Nella serata dei record, con lo svedese Duplantis che nel salto con l'asta salta 6,15 metri, battendo il primato stabilito il 31 luglio del 1994 a Sestriere da Sergey Bubka, c'è anche spazio per i colori azzurri. Che festeggiano un nuovo primato italiano, quello di Yeman Crippa che stabilisce il tempo più veloce di sempre in Italia sui 3.000 metri che resisteva da quasi 25 anni. Correndo in 7'38″27 ha superato il tempo limite che apparteneva dal 1996 a Gennaro Di Napoli con 7'39″54.

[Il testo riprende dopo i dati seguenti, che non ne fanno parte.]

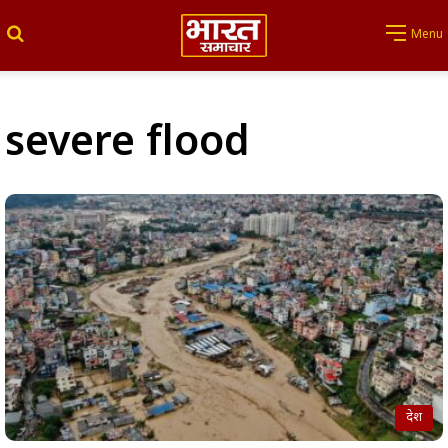
Search for
Menu
severe flood
देश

Non una novità per il mezzofondista azzurro, nato in Etiopia ma italiano a tutti gli effetti dopo l'adozione. Perchè Crippa si era già tolto una grandissima soddisfazione non più tardi di 10 giorni fa quando su una distanza anche maggiore, i 5 mila metri, aveva conquistato il primato nazionale correndo in 13'02″26 spazzando via una leggenda italiana che resisteva da 30 anni, Salvatore Antibo.

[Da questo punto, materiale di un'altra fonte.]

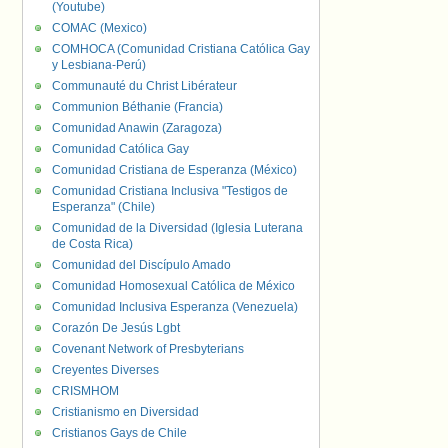
(Youtube)
COMAC (Mexico)
COMHOCA (Comunidad Cristiana Católica Gay
y Lesbiana-Perú)
Communauté du Christ Libérateur
Communion Béthanie (Francia)
Comunidad Anawin (Zaragoza)
Comunidad Católica Gay
Comunidad Cristiana de Esperanza (México)
Comunidad Cristiana Inclusiva "Testigos de
Esperanza" (Chile)
Comunidad de la Diversidad (Iglesia Luterana
de Costa Rica)
Comunidad del Discípulo Amado
Comunidad Homosexual Católica de México
Comunidad Inclusiva Esperanza (Venezuela)
Corazón De Jesús Lgbt
Covenant Network of Presbyterians
Creyentes Diverses
CRISMHOM
Cristianismo en Diversidad
Cristianos Gays de Chile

Il 23enne che corre per le Fiamme Oro si è ripetuto oggi, sulla pista di Roma con un 3.000 metri perfetto nella gestione e nel tempo. La vittoria è andata all'ugandese Jakob Kiplimo che ha chiuso in 7'26″64 ma poco conta perchè l'azzurro ha confermato di essere in uno stato psicofisico eccellente e in costante crescita nelle sue prestazioni. A ribadirlo è lui stesso, felice per il record conquistato: "Sono cresciuto in tenacia, tecnica, prestazione. Ci stiamo avvicinando agli obiettivi che ci eravamo preposti. Volevo a tutti i costi i 3 mila, me li hanno organizzati alla perfezione e io ci ho messo del mio".

La comitiva azzurra al Gran Galà della Capitale, ha visto sui 100 metri impegnato anche Filippo Tortu, arrivato terzo a 10″11 mentre il quarto posto è andato all'altro azzurro Marcell Jacobs in 10″11. Nei 400 metri, trionfo e gloria per Edoardo Scotti: con 45″21 si ritaglia anche la migliore prestazione italiana under 23 dopo quella di dodici anni fa di Claudio Licciardello. Infine, il salto in alto con il secondo posto conquistato da Gianmarco Tamberi con 2,27, dietro a Andriy Protsenko.